61 Views Asked by At

I am trying to populate and store a NumPy array with ~1 trillion entries with data to be retrieved later. The array has ~50 dimensions with ~7 indices, i.e. it is a rank-7 tensor in 50 dimensions or an array of shape (50,50,50,50,50,50,50). However, the data is totally symmetric meaning that most of the array is redundant. Concretely, an element is 0 whenever an index is repeated, and elements related through any index permutation are always equal. This implies that there are only 50-choose-7 or ~100 million unique, non-zero elements.

The issue is that I lack the RAM to even initialize an empty array large enough to store the data. I could certainly handle an array with only 100 million entries, but I don't know how I would go about doing that.

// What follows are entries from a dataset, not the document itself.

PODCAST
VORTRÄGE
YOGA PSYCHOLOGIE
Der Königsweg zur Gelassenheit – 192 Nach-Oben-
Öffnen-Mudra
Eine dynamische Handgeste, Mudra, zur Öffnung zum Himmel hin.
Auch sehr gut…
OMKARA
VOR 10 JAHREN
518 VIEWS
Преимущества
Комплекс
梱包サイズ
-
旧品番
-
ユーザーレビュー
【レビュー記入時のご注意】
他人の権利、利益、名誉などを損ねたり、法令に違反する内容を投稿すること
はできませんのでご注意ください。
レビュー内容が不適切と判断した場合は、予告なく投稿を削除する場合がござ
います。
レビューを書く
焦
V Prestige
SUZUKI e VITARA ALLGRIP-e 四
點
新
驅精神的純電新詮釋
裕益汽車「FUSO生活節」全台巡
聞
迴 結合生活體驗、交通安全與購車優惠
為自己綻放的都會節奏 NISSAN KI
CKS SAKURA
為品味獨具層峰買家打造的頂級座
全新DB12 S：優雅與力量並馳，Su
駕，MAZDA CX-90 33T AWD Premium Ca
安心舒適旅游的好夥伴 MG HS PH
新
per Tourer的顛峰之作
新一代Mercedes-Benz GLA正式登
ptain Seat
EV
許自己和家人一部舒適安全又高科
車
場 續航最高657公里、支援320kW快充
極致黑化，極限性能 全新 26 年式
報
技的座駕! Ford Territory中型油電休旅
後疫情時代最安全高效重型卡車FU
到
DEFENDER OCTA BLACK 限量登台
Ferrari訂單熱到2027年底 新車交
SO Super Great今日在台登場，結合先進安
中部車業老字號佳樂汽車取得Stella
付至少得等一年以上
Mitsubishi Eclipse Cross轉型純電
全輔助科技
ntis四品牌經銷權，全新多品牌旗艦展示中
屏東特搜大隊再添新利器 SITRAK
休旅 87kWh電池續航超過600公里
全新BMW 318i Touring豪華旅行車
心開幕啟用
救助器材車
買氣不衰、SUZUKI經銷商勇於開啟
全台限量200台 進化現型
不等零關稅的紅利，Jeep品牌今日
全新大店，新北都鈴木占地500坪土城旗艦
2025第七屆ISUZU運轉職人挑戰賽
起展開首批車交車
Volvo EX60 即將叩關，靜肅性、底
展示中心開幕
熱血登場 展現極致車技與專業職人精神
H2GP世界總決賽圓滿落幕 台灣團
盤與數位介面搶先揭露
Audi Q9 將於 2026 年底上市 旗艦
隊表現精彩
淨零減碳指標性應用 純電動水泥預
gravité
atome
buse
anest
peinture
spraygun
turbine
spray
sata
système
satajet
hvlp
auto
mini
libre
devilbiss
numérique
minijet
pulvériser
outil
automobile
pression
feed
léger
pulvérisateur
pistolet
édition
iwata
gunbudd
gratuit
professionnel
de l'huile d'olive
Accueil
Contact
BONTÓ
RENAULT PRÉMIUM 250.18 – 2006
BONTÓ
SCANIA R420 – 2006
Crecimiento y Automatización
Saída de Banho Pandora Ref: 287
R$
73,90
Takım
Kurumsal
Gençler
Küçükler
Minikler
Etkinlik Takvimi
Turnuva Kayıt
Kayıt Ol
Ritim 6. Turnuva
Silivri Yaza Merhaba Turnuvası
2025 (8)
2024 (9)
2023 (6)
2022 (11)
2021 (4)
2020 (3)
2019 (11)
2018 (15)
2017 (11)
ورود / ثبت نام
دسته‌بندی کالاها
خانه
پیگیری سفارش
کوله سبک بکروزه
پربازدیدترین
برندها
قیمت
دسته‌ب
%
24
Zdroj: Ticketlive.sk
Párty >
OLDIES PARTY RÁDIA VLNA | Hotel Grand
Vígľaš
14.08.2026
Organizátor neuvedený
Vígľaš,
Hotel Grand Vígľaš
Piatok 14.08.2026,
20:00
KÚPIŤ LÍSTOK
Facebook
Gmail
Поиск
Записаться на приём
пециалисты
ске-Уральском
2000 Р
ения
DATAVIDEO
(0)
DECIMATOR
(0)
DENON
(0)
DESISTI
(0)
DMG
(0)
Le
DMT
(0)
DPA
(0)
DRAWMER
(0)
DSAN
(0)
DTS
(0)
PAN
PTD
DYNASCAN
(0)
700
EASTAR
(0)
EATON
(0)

I have a strong math background, but I am fairly inexperienced with programming. I know that there should be a way to use hard-disk memory to supplement the RAM, but I am confident that I do not have the disk space to accommodate the overflow anyway. I am sure that there is probably a math trick to relate the large, symmetric matrix to a smaller, non-symmetric matrix, but I can't find anything about that anywhere. I would also guess that there is a way to use a sparse matrix data structure to work around the RAM limitations so that the program knows that I won't need the whole thing ahead of time, but I do not understand most of what I find about this -- it doesn't even seem to me that the sorts of sparse matrix applications I am finding apply to this scenario.

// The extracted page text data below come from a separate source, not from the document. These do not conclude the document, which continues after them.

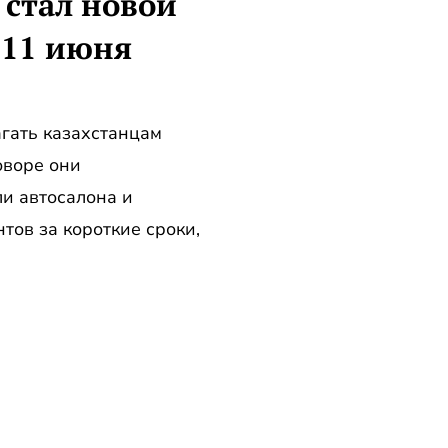
 стал новой
 11 июня
гать казахстанцам
оворе они
и автосалона и
ов за короткие сроки,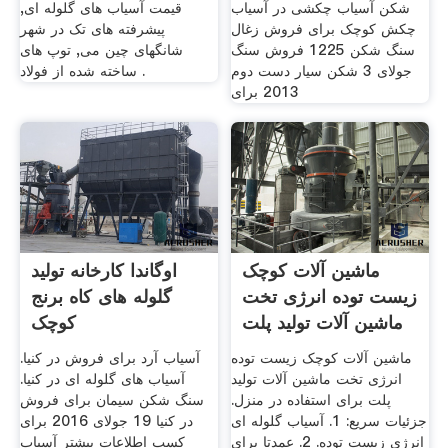
شکن آسیاب چکشی در آسیاب
قیمت آسیاب های گلوله ای,
چکش کوچک برای فروش زغال
پیشرفته های تک در شهر
سنگ شکن 1225 ‫فروش سنگ
شانگهای چین می, توپ های
شکن سيار دست دوم‬‎ 3 جولای
ساخته شده از فولاد .
2013 برای
ماشین آلات کوچک
اوگاندا کارخانه تولید
زیست توده انرژی تخت
گلوله های کاه برنج
ماشین آلات تولید پلت
کوچک
ماشین آلات کوچک زیست توده
آسیاب آرد برای فروش در کنیا.
انرژی تخت ماشین آلات تولید
آسیاب های گلوله ای در کنیا.
پلت برای استفاده در منزل.
سنگ شکن سیمان برای فروش
جزئیات سریع: 1. آسیاب گلوله ای
در کنیا 19 جولای 2016 برای
انرژی زیست توده. 2. عمدتا برای
کسب اطلاعات بیشتر آسیاب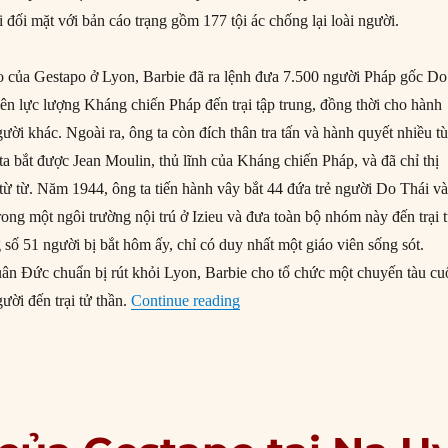
ải đối mặt với bản cáo trạng gồm 177 tội ác chống lại loài người.
ạo của Gestapo ở Lyon, Barbie đã ra lệnh đưa 7.500 người Pháp gốc Do
iên lực lượng Kháng chiến Pháp đến trại tập trung, đồng thời cho hành
ời khác. Ngoài ra, ông ta còn đích thân tra tấn và hành quyết nhiều t
a bắt được Jean Moulin, thủ lĩnh của Kháng chiến Pháp, và đã chỉ thị
từ từ. Năm 1944, ông ta tiến hành vây bắt 44 đứa trẻ người Do Thái và
trong một ngôi trường nội trú ở Izieu và đưa toàn bộ nhóm này đến trại 
số 51 người bị bắt hôm ấy, chỉ có duy nhất một giáo viên sống sót.
ân Đức chuẩn bị rút khỏi Lyon, Barbie cho tổ chức một chuyến tàu cu
“11/05/1987: ‘Đồ tể Lyon’ ra tòa 
ười đến trại tử thần.
Continue reading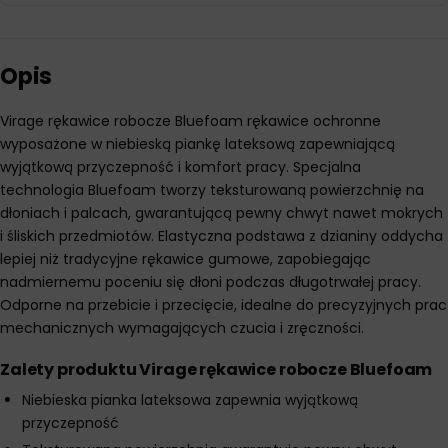
Opis
Virage rękawice robocze Bluefoam rękawice ochronne
wyposażone w niebieską piankę lateksową zapewniającą
wyjątkową przyczepność i komfort pracy. Specjalna
technologia Bluefoam tworzy teksturowaną powierzchnię na
dłoniach i palcach, gwarantującą pewny chwyt nawet mokrych
i śliskich przedmiotów. Elastyczna podstawa z dzianiny oddycha
lepiej niż tradycyjne rękawice gumowe, zapobiegając
nadmiernemu poceniu się dłoni podczas długotrwałej pracy.
Odporne na przebicie i przecięcie, idealne do precyzyjnych prac
mechanicznych wymagających czucia i zręczności.
Zalety produktu Virage rękawice robocze Bluefoam
Niebieska pianka lateksowa zapewnia wyjątkową
przyczepność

I suspect that my inexperience is leading me to use the wrong terminology in my searches and to misunderstand the solutions that I do find.

So what is the best way to manage data of this sort in Python?

1

There are 1 best solutions below

8
J_H On

Exploit the symmetry in this problem. Define a function

def hash(dims, indices):

which always returns a non-negative integer less than 1e8.

When accessing your numpy array, always do so via the hash function, so we're storing fewer than 1e8 distinct entries. At that point it likely doesn't matter whether the underlying numpy storage is sparse or dense.

Often we seek to minimize the number of collisions produced by a hash function. But here, we take advantage of the fact that similar (symmetric) coordinates will hash to the identical value.